-- RECORDS follows --

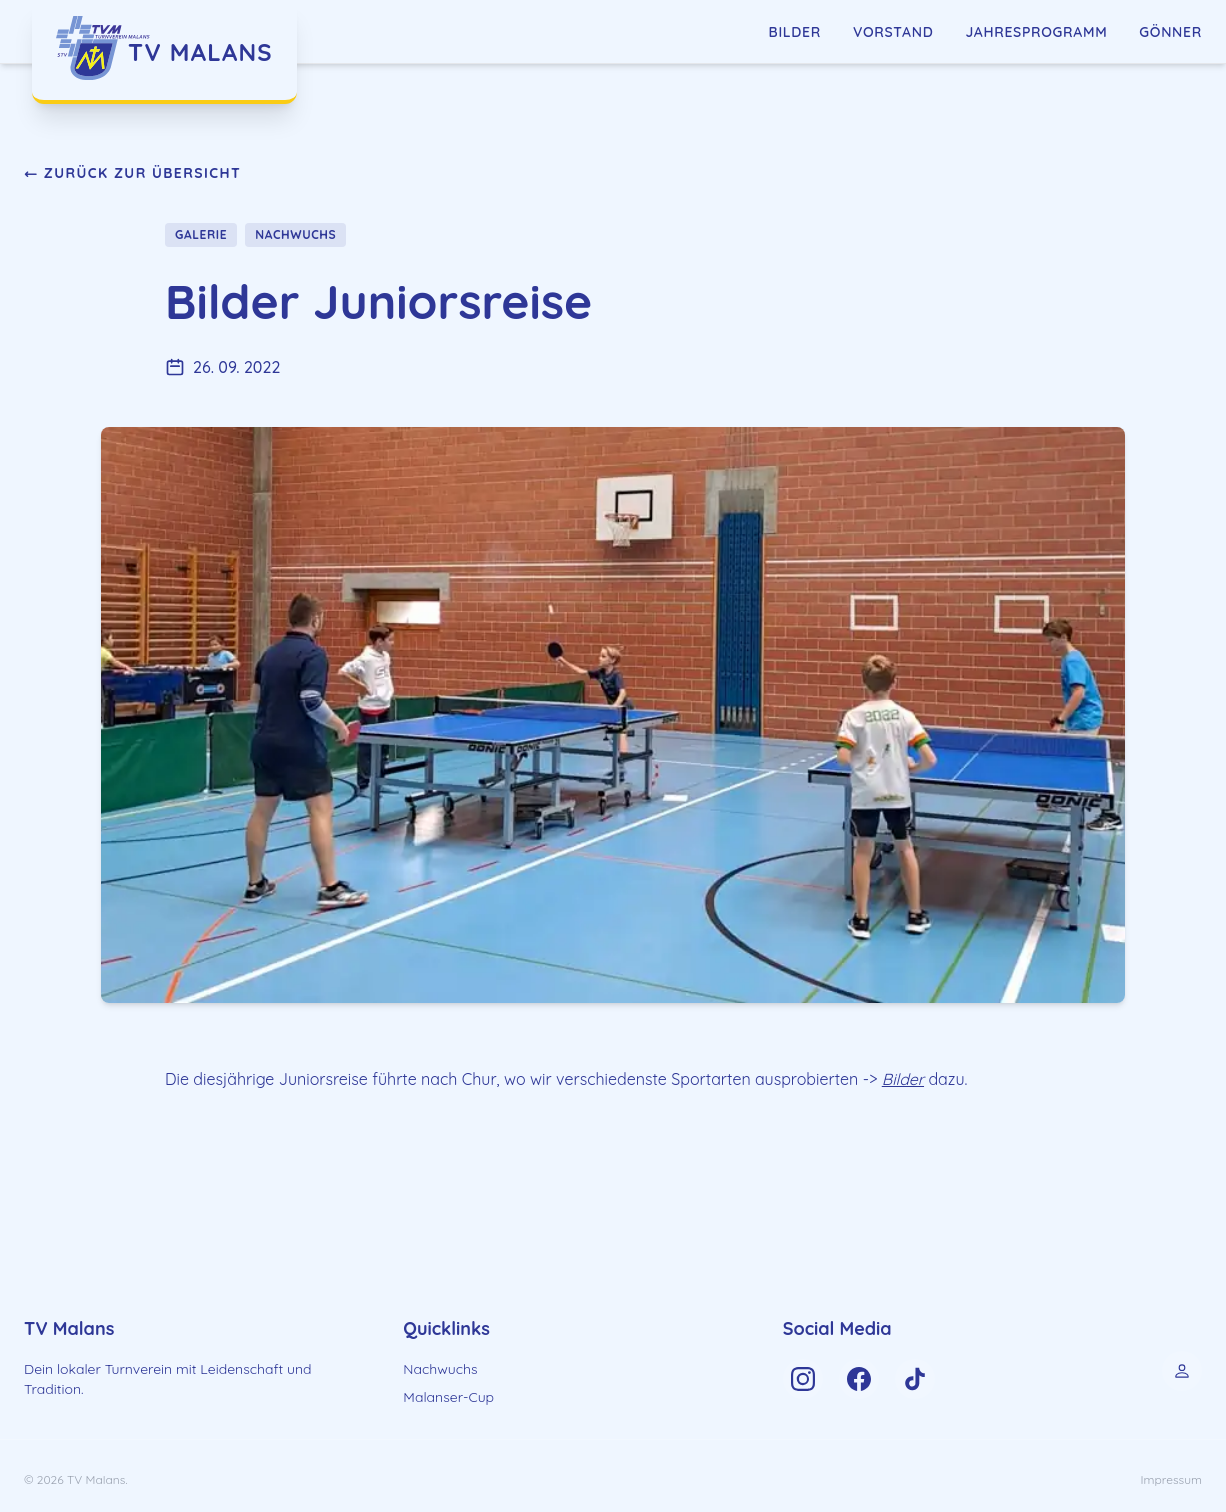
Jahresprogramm (1036, 32)
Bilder (795, 32)
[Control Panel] (1182, 1371)
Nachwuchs (440, 1369)
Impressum (1171, 1479)
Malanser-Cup (448, 1397)
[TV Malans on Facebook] (859, 1379)
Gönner (1170, 32)
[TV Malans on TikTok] (915, 1379)
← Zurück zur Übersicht (132, 173)
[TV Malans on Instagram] (803, 1379)
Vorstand (893, 32)
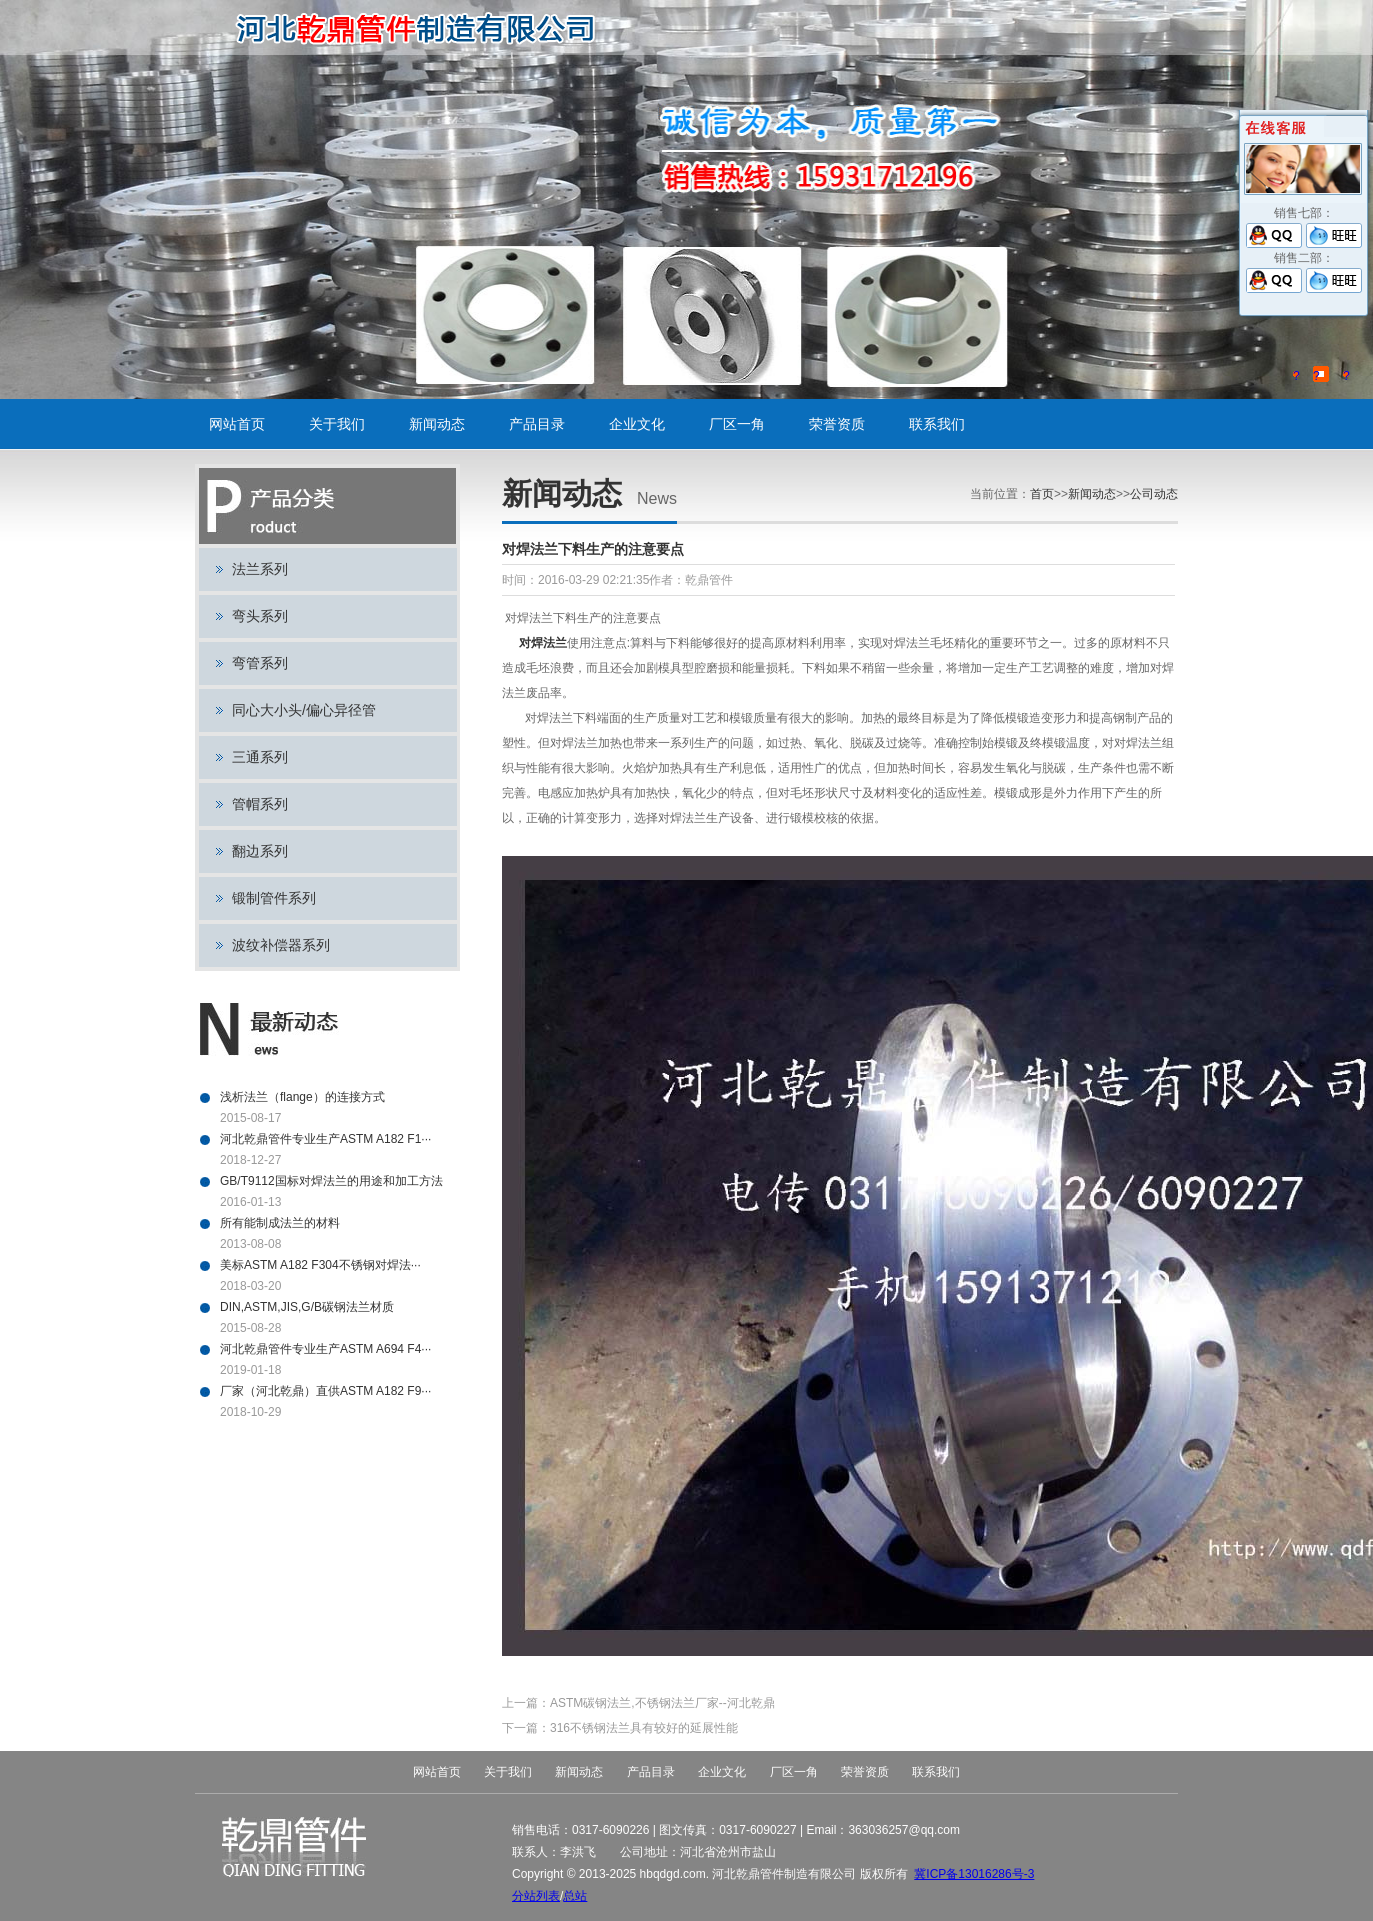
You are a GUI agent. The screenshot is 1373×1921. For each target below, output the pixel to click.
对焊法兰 (540, 643)
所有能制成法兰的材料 (280, 1223)
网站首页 (237, 424)
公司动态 (1154, 494)
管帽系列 (260, 804)
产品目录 (537, 424)
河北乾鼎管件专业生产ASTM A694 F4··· (325, 1349)
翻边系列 (260, 851)
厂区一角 (737, 424)
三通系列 (260, 757)
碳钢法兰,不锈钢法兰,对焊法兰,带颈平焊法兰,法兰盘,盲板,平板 (422, 27)
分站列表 (536, 1896)
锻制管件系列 (274, 898)
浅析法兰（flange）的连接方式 (302, 1097)
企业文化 (637, 424)
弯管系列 (260, 663)
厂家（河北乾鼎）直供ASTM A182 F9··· (325, 1391)
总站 (575, 1896)
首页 (1042, 494)
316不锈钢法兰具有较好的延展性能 (644, 1728)
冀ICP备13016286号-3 (974, 1874)
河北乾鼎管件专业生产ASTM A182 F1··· (325, 1139)
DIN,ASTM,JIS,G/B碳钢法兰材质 (307, 1307)
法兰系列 (260, 569)
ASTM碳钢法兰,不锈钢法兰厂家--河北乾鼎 (662, 1703)
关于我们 (337, 424)
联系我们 (937, 424)
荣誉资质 (837, 424)
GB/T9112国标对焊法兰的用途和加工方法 (331, 1181)
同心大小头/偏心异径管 (304, 710)
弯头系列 (260, 616)
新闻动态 (437, 424)
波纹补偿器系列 (281, 945)
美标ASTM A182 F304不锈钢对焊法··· (320, 1265)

-- RECORDS concluded --

> [REQUIRED ACTION]
Within the listing above, the stretch from the line with "Gönner (1170, 32)" down to the line with "河北乾鼎管件专业生产ASTM A694 F4··· (325, 1349)" is to be given again exactly, end lines included and pictures excluded.

> [ANSWER AREA]
Gönner (1170, 32)
[TV Malans on TikTok] (915, 1379)
← Zurück zur Übersicht (132, 173)
[TV Malans on Instagram] (803, 1379)
Vorstand (893, 32)
You are a GUI agent. The screenshot is 1373×1921. For each target below, output the pixel to click.
对焊法兰 (540, 643)
所有能制成法兰的材料 (280, 1223)
网站首页 (237, 424)
公司动态 (1154, 494)
管帽系列 (260, 804)
产品目录 (537, 424)
河北乾鼎管件专业生产ASTM A694 F4··· (325, 1349)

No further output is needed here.